--- INFORMATION SHOWN Enclosed Below ---

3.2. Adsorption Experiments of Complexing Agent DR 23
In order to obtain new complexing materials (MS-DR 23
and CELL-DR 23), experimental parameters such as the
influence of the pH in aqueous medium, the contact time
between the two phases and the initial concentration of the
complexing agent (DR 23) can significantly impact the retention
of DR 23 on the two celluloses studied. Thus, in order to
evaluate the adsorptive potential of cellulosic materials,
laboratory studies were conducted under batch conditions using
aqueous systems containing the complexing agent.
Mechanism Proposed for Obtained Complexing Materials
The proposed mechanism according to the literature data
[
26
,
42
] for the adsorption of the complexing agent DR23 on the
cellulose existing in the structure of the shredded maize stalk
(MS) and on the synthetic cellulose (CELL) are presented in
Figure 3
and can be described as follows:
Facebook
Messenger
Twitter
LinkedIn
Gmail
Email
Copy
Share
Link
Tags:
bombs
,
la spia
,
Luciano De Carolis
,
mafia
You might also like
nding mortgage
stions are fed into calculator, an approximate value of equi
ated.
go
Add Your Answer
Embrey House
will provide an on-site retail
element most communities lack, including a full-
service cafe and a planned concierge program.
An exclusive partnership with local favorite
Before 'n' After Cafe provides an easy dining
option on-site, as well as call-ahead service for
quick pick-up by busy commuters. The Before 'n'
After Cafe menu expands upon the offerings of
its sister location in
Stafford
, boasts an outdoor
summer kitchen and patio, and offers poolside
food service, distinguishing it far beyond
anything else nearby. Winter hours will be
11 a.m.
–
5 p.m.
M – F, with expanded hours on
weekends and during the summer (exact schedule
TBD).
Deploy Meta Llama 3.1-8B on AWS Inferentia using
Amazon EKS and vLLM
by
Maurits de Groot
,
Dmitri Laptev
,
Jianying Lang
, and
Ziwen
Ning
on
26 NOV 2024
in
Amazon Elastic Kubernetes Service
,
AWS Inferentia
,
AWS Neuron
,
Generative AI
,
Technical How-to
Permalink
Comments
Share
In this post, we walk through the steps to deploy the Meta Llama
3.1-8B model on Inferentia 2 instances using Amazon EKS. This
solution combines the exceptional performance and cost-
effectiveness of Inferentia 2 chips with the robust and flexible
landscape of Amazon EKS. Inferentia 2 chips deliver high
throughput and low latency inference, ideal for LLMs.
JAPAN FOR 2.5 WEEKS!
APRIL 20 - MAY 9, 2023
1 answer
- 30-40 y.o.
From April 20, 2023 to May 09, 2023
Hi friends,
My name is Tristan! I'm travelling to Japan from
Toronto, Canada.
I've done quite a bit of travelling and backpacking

--- End of Enclosed INFORMATION SHOWN ---
--- INFORMATION SHOWN Enclosed Below ---

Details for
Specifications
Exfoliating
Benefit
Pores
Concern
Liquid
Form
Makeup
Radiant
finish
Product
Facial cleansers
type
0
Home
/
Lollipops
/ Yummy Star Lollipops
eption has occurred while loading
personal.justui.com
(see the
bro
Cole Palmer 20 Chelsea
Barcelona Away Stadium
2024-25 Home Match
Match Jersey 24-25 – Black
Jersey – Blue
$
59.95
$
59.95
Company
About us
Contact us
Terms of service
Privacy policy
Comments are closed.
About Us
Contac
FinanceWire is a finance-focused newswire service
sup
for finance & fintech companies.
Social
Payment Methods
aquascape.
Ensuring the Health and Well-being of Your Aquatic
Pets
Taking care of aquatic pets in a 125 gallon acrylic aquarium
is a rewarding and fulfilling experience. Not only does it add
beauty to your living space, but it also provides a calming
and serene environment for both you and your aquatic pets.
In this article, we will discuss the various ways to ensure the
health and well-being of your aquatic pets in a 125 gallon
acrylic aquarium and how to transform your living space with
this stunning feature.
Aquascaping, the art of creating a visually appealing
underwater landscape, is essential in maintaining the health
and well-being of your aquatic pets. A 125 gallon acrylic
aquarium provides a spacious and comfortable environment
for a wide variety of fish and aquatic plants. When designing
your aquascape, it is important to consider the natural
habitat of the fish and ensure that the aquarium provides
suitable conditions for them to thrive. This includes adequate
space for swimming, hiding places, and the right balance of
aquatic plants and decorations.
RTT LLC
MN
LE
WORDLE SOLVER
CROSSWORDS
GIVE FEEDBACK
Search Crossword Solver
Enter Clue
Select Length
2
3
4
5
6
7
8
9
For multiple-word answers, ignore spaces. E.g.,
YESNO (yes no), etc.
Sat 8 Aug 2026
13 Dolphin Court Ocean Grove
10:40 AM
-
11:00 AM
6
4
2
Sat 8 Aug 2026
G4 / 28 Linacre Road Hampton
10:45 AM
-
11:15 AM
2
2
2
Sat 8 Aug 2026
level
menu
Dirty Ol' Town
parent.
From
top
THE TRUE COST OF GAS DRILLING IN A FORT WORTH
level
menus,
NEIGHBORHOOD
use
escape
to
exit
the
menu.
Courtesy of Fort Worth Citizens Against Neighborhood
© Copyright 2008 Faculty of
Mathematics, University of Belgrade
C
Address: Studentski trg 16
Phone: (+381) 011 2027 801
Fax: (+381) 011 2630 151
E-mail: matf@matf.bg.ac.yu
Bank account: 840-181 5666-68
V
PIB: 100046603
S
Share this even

--- End of Enclosed INFORMATION SHOWN ---

> [WORK INSTRUCTION] Look above for the line containing "3.2. Adsorption Experiments" and the line containing "complexing agent (DR". Transcribe both, with the lines between them, exactly.

> [RESULT OF THE EXERCISE]
3.2. Adsorption Experiments of Complexing Agent DR 23
In order to obtain new complexing materials (MS-DR 23
and CELL-DR 23), experimental parameters such as the
influence of the pH in aqueous medium, the contact time
between the two phases and the initial concentration of the
complexing agent (DR 23) can significantly impact the retention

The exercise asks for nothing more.